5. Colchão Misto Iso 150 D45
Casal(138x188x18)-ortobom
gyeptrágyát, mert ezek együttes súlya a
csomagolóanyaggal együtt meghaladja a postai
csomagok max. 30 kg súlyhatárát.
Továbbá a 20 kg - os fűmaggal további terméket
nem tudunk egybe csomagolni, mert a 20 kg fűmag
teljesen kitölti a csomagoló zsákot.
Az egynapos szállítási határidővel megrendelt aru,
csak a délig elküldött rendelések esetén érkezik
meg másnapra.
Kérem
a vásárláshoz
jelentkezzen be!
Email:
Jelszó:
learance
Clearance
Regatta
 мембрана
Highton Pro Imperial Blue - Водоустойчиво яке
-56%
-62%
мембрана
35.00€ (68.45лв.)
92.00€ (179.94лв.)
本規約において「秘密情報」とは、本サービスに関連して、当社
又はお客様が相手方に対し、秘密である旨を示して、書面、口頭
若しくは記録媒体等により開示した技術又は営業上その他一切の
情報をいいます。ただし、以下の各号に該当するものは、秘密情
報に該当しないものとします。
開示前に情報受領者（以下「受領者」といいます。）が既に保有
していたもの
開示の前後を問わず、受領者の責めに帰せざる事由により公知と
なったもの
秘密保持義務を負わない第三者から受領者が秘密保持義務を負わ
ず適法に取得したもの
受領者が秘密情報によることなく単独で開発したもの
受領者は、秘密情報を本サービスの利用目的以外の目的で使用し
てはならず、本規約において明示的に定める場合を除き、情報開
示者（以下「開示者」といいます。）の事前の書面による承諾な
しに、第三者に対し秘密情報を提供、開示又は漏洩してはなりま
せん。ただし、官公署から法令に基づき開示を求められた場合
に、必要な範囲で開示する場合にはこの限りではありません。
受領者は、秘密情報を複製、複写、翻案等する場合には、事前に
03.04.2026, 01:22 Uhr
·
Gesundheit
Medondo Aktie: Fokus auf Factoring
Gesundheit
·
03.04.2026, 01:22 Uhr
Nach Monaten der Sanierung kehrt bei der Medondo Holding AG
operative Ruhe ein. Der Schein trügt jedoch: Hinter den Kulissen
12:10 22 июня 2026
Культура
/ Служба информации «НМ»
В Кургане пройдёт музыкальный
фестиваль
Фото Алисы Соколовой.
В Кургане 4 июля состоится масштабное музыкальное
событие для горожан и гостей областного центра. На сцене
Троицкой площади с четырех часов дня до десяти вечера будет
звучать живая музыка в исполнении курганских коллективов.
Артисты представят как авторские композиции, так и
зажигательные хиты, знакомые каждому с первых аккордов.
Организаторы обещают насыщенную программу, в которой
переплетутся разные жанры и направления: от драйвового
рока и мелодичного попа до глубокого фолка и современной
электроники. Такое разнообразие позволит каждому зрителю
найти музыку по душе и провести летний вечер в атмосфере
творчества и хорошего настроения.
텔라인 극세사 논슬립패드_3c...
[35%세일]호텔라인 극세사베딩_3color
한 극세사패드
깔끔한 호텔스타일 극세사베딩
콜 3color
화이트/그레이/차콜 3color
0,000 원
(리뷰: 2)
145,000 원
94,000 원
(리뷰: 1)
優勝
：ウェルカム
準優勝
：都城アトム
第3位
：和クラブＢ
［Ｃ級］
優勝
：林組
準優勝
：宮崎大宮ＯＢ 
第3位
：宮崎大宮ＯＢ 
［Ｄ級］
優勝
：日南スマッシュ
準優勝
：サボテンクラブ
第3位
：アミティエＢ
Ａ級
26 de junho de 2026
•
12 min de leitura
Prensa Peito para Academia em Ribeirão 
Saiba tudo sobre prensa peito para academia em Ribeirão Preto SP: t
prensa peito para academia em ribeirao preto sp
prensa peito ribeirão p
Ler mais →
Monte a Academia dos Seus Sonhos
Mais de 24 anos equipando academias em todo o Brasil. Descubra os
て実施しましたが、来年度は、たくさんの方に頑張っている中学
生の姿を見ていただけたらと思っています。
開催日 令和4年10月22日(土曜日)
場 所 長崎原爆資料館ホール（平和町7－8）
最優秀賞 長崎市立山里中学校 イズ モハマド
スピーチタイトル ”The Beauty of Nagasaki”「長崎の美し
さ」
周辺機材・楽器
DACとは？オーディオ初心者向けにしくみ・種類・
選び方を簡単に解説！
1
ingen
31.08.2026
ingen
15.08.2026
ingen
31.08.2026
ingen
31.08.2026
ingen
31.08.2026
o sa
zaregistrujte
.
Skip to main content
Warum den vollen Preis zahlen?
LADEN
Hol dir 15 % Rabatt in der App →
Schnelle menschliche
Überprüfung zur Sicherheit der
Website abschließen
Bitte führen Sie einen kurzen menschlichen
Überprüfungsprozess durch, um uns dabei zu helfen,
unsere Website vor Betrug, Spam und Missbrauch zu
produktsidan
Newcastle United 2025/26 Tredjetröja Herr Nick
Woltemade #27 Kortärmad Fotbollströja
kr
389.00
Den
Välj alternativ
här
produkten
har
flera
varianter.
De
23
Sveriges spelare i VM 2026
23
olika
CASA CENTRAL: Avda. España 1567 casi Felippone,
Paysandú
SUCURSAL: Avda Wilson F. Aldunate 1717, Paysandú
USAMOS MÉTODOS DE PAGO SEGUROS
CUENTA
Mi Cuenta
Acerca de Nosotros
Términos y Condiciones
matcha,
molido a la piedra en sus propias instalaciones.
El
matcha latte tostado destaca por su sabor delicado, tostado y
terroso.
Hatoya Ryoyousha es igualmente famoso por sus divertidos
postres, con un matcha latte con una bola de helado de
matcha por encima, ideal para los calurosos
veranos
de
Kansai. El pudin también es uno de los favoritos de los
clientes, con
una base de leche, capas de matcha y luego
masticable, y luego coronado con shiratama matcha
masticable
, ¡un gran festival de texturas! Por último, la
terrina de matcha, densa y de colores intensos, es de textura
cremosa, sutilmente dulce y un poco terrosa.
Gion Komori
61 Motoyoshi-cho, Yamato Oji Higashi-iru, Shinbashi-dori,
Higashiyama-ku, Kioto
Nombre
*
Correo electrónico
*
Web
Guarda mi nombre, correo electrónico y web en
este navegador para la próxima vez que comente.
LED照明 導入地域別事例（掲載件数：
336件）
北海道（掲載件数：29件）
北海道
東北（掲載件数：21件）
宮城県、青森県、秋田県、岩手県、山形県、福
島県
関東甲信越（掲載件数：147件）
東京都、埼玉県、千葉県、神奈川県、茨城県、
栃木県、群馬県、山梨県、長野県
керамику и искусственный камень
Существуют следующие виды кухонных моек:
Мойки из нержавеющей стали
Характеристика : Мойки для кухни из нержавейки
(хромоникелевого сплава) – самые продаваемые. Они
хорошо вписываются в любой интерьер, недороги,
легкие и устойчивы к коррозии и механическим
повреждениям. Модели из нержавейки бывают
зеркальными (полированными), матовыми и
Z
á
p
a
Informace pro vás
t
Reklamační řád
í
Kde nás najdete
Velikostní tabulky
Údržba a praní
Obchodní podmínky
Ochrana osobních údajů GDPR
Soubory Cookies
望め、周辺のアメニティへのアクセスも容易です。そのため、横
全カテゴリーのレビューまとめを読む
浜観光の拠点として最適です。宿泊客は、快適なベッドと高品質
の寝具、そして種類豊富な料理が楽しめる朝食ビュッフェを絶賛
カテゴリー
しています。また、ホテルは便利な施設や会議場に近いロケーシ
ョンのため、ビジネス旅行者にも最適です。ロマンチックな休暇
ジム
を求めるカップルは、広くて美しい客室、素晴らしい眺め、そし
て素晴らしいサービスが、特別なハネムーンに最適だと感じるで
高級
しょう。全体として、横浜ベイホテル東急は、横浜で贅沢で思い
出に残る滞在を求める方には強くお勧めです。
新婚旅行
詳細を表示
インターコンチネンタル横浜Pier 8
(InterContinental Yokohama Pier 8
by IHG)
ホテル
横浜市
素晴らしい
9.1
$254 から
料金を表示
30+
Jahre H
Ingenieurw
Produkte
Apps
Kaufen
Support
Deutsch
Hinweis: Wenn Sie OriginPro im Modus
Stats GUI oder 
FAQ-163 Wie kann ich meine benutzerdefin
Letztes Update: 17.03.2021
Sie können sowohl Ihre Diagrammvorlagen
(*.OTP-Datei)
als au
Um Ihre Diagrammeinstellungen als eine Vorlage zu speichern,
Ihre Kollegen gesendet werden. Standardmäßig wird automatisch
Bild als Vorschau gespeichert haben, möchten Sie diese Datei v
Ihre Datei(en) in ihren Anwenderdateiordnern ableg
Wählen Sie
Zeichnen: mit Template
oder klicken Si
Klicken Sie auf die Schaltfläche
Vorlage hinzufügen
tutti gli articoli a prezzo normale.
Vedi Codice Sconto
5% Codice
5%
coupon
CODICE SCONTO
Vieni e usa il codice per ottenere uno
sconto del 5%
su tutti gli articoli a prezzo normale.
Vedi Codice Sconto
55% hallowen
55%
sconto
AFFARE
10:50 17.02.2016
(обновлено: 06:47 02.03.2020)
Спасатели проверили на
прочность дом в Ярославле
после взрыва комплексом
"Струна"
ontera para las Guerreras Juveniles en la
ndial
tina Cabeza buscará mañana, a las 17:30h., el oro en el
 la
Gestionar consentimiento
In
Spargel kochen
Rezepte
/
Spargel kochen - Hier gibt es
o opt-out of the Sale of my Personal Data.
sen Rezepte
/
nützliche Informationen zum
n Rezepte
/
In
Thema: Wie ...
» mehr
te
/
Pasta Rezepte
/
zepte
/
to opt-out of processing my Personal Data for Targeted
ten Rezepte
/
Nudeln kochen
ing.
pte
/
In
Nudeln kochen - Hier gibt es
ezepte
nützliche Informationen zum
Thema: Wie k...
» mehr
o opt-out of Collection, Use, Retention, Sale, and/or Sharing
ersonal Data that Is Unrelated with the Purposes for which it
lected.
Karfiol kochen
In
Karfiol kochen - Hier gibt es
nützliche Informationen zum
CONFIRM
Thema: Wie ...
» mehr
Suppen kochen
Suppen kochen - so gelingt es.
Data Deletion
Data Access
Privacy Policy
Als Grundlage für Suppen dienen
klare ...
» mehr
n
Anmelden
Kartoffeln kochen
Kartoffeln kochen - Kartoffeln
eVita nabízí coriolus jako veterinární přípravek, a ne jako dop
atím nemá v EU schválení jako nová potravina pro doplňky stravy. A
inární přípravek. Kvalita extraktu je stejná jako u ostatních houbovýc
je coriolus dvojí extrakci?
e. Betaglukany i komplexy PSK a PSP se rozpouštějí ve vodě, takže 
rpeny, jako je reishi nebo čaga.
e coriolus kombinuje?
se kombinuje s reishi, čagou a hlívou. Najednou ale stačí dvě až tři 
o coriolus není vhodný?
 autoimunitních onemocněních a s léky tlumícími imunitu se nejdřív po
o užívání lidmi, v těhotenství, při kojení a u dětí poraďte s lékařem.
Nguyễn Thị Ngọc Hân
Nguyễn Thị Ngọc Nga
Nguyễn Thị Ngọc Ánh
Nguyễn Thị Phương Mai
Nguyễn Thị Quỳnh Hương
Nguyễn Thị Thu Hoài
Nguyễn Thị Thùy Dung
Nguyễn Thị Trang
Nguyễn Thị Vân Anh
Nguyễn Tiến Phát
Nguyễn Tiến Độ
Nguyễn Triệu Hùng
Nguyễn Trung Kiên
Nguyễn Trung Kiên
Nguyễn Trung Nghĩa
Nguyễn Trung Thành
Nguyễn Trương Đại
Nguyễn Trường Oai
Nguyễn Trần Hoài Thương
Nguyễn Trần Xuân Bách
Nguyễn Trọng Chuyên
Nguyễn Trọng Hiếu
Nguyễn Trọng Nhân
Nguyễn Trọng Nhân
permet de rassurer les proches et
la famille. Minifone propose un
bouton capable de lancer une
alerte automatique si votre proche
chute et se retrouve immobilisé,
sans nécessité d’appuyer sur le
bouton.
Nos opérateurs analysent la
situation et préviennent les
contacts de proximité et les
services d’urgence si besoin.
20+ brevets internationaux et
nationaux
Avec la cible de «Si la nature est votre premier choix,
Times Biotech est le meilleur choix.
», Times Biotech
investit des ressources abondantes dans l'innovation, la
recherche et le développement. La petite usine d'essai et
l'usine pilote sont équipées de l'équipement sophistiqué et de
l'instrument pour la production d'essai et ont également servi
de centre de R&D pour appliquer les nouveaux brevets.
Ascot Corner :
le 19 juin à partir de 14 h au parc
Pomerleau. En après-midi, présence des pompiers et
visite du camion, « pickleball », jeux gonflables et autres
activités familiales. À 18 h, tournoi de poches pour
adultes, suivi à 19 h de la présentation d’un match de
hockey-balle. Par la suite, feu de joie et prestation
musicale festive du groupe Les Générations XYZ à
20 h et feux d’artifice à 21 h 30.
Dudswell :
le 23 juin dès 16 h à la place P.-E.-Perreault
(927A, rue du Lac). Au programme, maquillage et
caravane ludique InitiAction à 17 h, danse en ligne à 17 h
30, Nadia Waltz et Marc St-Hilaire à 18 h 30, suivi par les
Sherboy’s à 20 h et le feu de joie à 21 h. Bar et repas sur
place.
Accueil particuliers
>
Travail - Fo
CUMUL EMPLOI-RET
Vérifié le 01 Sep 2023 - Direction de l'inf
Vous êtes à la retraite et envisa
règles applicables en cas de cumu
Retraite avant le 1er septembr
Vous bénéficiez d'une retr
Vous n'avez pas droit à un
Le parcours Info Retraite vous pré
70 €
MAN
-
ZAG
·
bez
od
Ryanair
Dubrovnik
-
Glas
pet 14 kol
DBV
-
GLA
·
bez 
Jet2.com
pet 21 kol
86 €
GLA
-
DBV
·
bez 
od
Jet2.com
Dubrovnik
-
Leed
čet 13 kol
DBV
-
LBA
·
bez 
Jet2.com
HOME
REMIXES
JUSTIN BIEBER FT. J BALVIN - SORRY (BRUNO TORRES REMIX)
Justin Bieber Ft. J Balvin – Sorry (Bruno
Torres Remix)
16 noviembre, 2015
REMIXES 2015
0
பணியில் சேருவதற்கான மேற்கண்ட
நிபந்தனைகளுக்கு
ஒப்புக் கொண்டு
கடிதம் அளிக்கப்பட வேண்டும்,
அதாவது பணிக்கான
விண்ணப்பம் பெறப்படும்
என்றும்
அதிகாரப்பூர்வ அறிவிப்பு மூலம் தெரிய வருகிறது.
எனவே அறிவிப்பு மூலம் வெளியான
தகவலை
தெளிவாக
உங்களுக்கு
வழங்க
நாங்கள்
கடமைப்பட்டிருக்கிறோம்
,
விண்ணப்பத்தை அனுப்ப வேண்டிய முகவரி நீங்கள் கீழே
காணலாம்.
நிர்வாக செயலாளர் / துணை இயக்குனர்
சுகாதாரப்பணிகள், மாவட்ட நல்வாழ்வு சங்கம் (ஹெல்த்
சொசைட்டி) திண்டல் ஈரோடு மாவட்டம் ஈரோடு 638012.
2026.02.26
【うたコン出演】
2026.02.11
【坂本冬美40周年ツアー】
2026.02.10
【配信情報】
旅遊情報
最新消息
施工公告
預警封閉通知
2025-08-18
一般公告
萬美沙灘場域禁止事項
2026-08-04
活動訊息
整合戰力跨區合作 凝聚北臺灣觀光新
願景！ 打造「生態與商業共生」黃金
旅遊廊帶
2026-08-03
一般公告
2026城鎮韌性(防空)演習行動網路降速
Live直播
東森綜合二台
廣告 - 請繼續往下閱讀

==================================================

▸ **What is expected**: Set out every line from the material that contains the string "Trung".

▸ **Response to the exercise**:
Nguyễn Trung Kiên
Nguyễn Trung Kiên
Nguyễn Trung Nghĩa
Nguyễn Trung Thành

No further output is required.